__Exercise aim__.
Apart from the pictures, output all of the records exactly.

__Extracted entries__.
_____

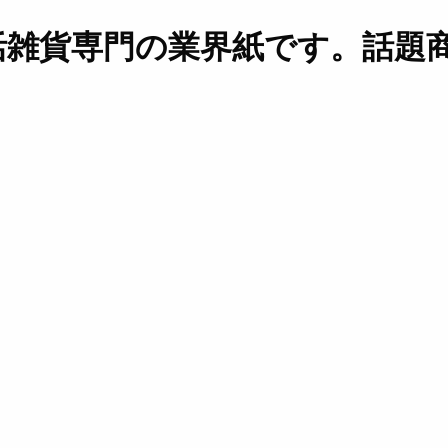
活雑貨専門の業界紙です。話題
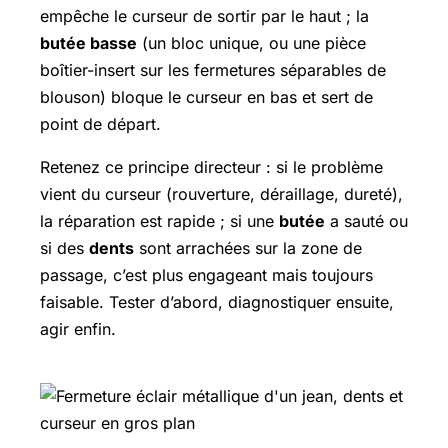
empêche le curseur de sortir par le haut ; la
butée basse
(un bloc unique, ou une pièce
boîtier-insert sur les fermetures séparables de
blouson) bloque le curseur en bas et sert de
point de départ.
Retenez ce principe directeur : si le problème
vient du curseur (rouverture, déraillage, dureté),
la réparation est rapide ; si une
butée
a sauté ou
si des
dents
sont arrachées sur la zone de
passage, c’est plus engageant mais toujours
faisable. Tester d’abord, diagnostiquer ensuite,
agir enfin.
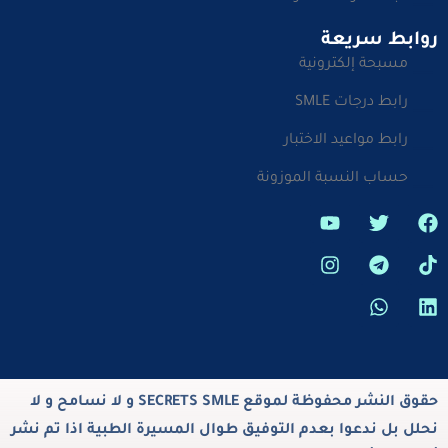
روابط سريعة
مسبحة إلكترونية
رابط درجات SMLE
رابط مواعيد الاختبار
حساب النسبة الموزونة
حقوق النشر محفوظة لموقع SECRETS SMLE و لا نسامح و لا
نحلل بل ندعوا بعدم التوفيق طوال المسيرة الطبية اذا تم نشر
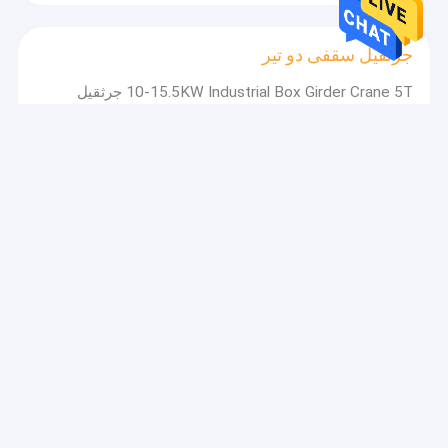
جرثقیل سقفی دو تیر
10-15.5KW Industrial Box Girder Crane 5T جرثقیل
سقفی دو تیر
میز بالابر قیچی هیدرولیک
میز بالابر قیچی هیدرولیک برقی ثابت سایز بزرگ 0.75 کیلو
وات
جرثقیل دروازه ای تک تیر
جرثقیل دروازه ای 18 تا 35 متر دهانه 20 تی جرثقیل دروازه
ای نوع L تک پرتو جرثقیل دروازه ای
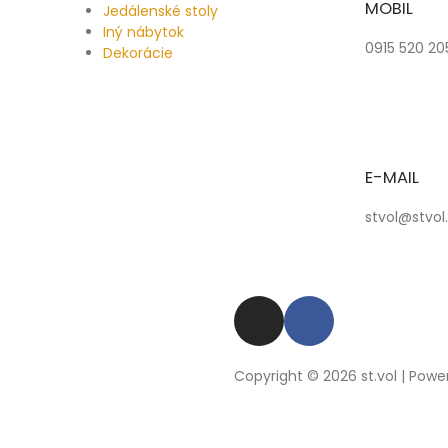
MOBIL
Jedálenské stoly
Iný nábytok
0915 520 20
Dekorácie
E-MAIL
stvol@stvol.
Copyright © 2026 st.vol | Power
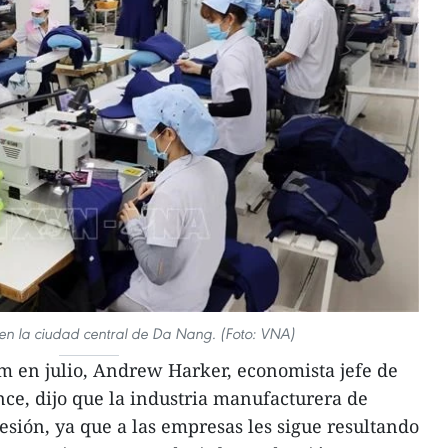
l en la ciudad central de Da Nang. (Foto: VNA)
m en julio, Andrew Harker, economista jefe de
ce, dijo que la industria manufacturera de
esión, ya que a las empresas les sigue resultando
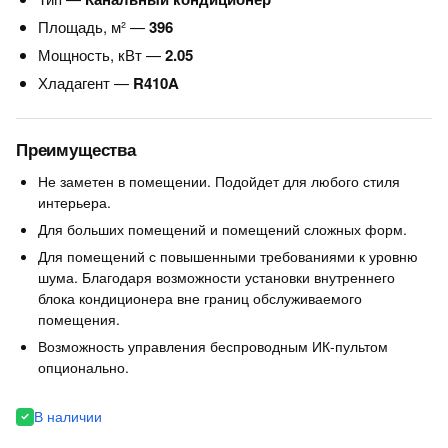
Площадь, м² —
396
Мощность, кВт —
2.05
Хладагент —
R410A
Преимущества
Не заметен в помещении. Подойдет для любого стиля
интерьера.
Для больших помещений и помещений сложных форм.
Для помещений с повышенными требованиями к уровню
шума. Благодаря возможности установки внутреннего
блока кондиционера вне границ обслуживаемого
помещения.
Возможность управления беспроводным ИК-пультом
опционально.
В наличии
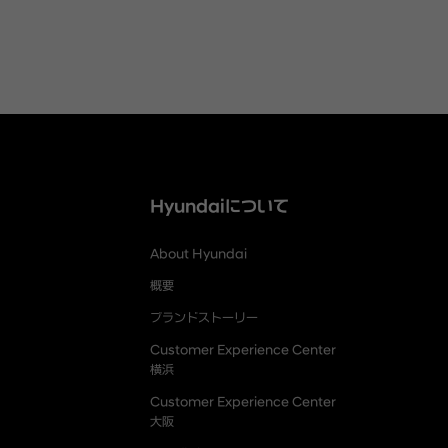
Hyundaiについて
About Hyundai
概要
ブランドストーリー
Customer Experience Center
横浜
Customer Experience Center
大阪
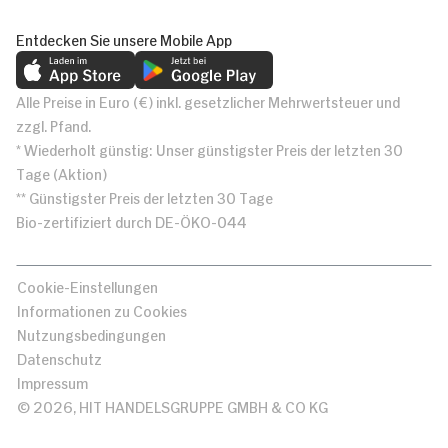
Entdecken Sie unsere Mobile App
Alle Preise in Euro (€) inkl. gesetzlicher Mehrwertsteuer und
zzgl. Pfand.
* Wiederholt günstig: Unser günstigster Preis der letzten 30
Tage (Aktion)
** Günstigster Preis der letzten 30 Tage
Bio-zertifiziert durch DE-ÖKO-044
Cookie-Einstellungen
Informationen zu Cookies
Nutzungsbedingungen
Datenschutz
Impressum
© 2026, HIT HANDELSGRUPPE GMBH & CO KG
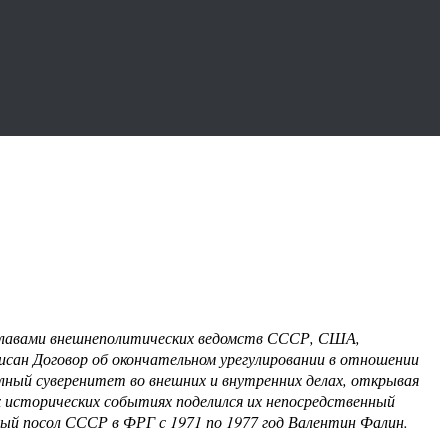
е главами внешнеполитических ведомств СССР, США,
исан Договор об окончательном урегулировании в отношении
лный суверенитет во внешних и внутренних делах, открывая
х исторических событиях поделился их непосредственный
й посол СССР в ФРГ с 1971 по 1977 год Валентин Фалин.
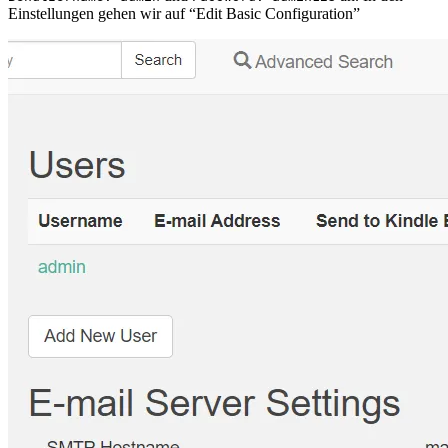
Einstellungen gehen wir auf “Edit Basic Configuration”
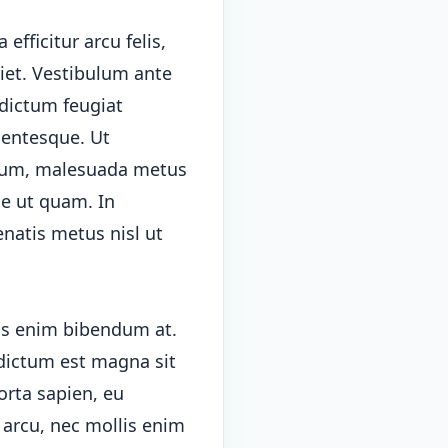
efficitur arcu felis,
diet. Vestibulum ante
 dictum feugiat
lentesque. Ut
ntum, malesuada metus
ae ut quam. In
enatis metus nisl ut
us enim bibendum at.
 dictum est magna sit
orta sapien, eu
 arcu, nec mollis enim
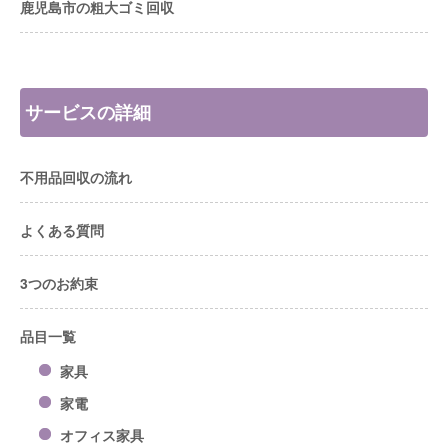
鹿児島市の粗大ゴミ回収
サービスの詳細
不用品回収の流れ
よくある質問
3つのお約束
品目一覧
家具
家電
オフィス家具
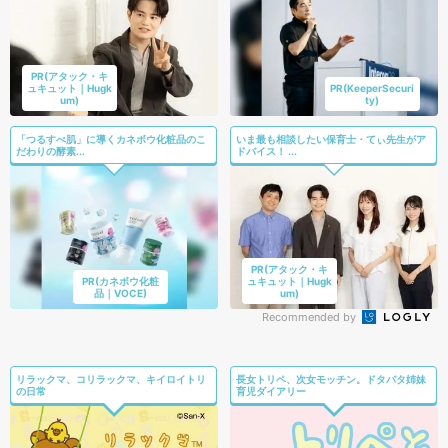
PR(アタック・キ
ュキュット｜Hugk
PR(KeeperSecuri
um)
ty)
「つるすべ肌」に導くカネボウ化粧品のこ
いま最も相談したい保育士・てぃ先生がア
だわりの酵素...
ドバイス！ ...
PR(アタック・キ
PR(カネボウ化粧
ュキュット｜Hugk
品｜VOCE)
um)
Recommended by
リラックマ、コリラックマ、キイロイトリ
長女トリペ、次女モッチン。ドタバタ姉妹
の日常
育児ダイアリー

_____

__Exercise solution__.
活雑貨専門の業界紙です。話題
empêche le curseur de sortir par le haut ; la
butée basse
(un bloc unique, ou une pièce
boîtier-insert sur les fermetures séparables de
blouson) bloque le curseur en bas et sert de
point de départ.
Retenez ce principe directeur : si le problème
vient du curseur (rouverture, déraillage, dureté),
la réparation est rapide ; si une
butée
a sauté ou
si des
dents
sont arrachées sur la zone de
passage, c’est plus engageant mais toujours
faisable. Tester d’abord, diagnostiquer ensuite,
agir enfin.
روابط سريعة
مسبحة إلكترونية
رابط درجات SMLE
رابط مواعيد الاختبار
حساب النسبة الموزونة
حقوق النشر محفوظة لموقع SECRETS SMLE و لا نسامح و لا
نحلل بل ندعوا بعدم التوفيق طوال المسيرة الطبية اذا تم نشر
جرثقیل سقفی دو تیر
10-15.5KW Industrial Box Girder Crane 5T جرثقیل
سقفی دو تیر
میز بالابر قیچی هیدرولیک
میز بالابر قیچی هیدرولیک برقی ثابت سایز بزرگ 0.75 کیلو
وات
جرثقیل دروازه ای تک تیر
جرثقیل دروازه ای 18 تا 35 متر دهانه 20 تی جرثقیل دروازه
ای نوع L تک پرتو جرثقیل دروازه ای
MOBIL
Jedálenské stoly
Iný nábytok
0915 520 20
Dekorácie
E-MAIL
stvol@stvol.
Copyright © 2026 st.vol | Power
l en la ciudad central de Da Nang. (Foto: VNA)
m en julio, Andrew Harker, economista jefe de
ce, dijo que la industria manufacturera de
esión, ya que a las empresas les sigue resultando
Площадь, м² —
396
Мощность, кВт —
2.05
Хладагент —
R410A
Преимущества
Не заметен в помещении. Подойдет для любого стиля
интерьера.
Для больших помещений и помещений сложных форм.
Для помещений с повышенными требованиями к уровню
шума. Благодаря возможности установки внутреннего
блока кондиционера вне границ обслуживаемого
помещения.
Возможность управления беспроводным ИК-пультом
опционально.
В наличии
Hyundaiについて
About Hyundai
概要
ブランドストーリー
Customer Experience Center
横浜
Customer Experience Center
大阪
Entdecken Sie unsere Mobile App
Alle Preise in Euro (€) inkl. gesetzlicher Mehrwertsteuer und
zzgl. Pfand.
* Wiederholt günstig: Unser günstigster Preis der letzten 30
Tage (Aktion)
** Günstigster Preis der letzten 30 Tage
Bio-zertifiziert durch DE-ÖKO-044
Cookie-Einstellungen
Informationen zu Cookies
Nutzungsbedingungen
Datenschutz
Impressum
© 2026, HIT HANDELSGRUPPE GMBH & CO KG
е главами внешнеполитических ведомств СССР, США,
исан Договор об окончательном урегулировании в отношении
лный суверенитет во внешних и внутренних делах, открывая
х исторических событиях поделился их непосредственный
й посол СССР в ФРГ с 1971 по 1977 год Валентин Фалин.
Einstellungen gehen wir auf “Edit Basic Configuration”
efficitur arcu felis,
diet. Vestibulum ante
 dictum feugiat
lentesque. Ut
ntum, malesuada metus
ae ut quam. In
enatis metus nisl ut
us enim bibendum at.
 dictum est magna sit
orta sapien, eu
 arcu, nec mollis enim
鹿児島市の粗大ゴミ回収
サービスの詳細
不用品回収の流れ
よくある質問
3つのお約束
品目一覧
家具
家電
オフィス家具
PR(アタック・キ
ュキュット｜Hugk
PR(KeeperSecuri
um)
ty)
「つるすべ肌」に導くカネボウ化粧品のこ
いま最も相談したい保育士・てぃ先生がア
だわりの酵素...
ドバイス！ ...
PR(アタック・キ
PR(カネボウ化粧
ュキュット｜Hugk
品｜VOCE)
um)
Recommended by
リラックマ、コリラックマ、キイロイトリ
長女トリペ、次女モッチン。ドタバタ姉妹
の日常
育児ダイアリー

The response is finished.